■ TO DO
Extract the run of lines that starts at the top of the records below and ends at the line with "c’est une alternative", keeping both ends and excluding pictures.

Page-level text extractions:
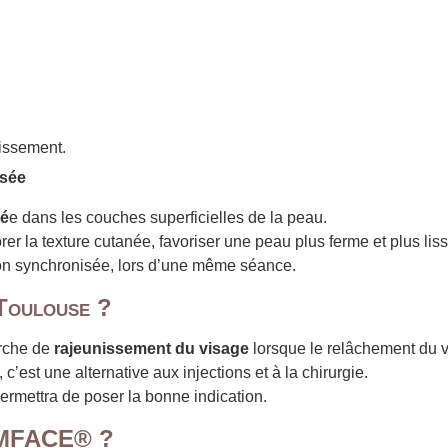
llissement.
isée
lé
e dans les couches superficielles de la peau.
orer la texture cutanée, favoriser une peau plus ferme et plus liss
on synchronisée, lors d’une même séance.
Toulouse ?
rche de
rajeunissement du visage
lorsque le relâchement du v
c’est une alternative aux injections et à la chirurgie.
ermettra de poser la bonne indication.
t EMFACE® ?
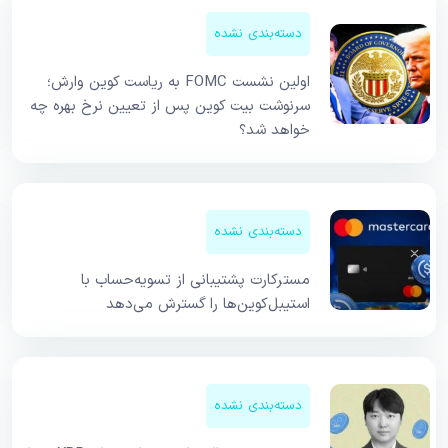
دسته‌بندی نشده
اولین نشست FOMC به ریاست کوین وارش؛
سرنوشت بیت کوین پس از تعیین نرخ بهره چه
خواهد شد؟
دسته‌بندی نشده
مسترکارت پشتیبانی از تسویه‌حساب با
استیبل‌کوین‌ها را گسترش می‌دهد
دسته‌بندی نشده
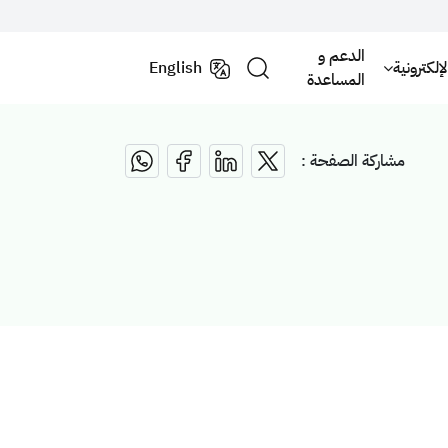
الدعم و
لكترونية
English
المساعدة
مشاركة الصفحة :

■ ANSWER TO THIS TASK
llissement.
isée
lé
e dans les couches superficielles de la peau.
orer la texture cutanée, favoriser une peau plus ferme et plus liss
on synchronisée, lors d’une même séance.
Toulouse ?
rche de
rajeunissement du visage
lorsque le relâchement du v
c’est une alternative aux injections et à la chirurgie.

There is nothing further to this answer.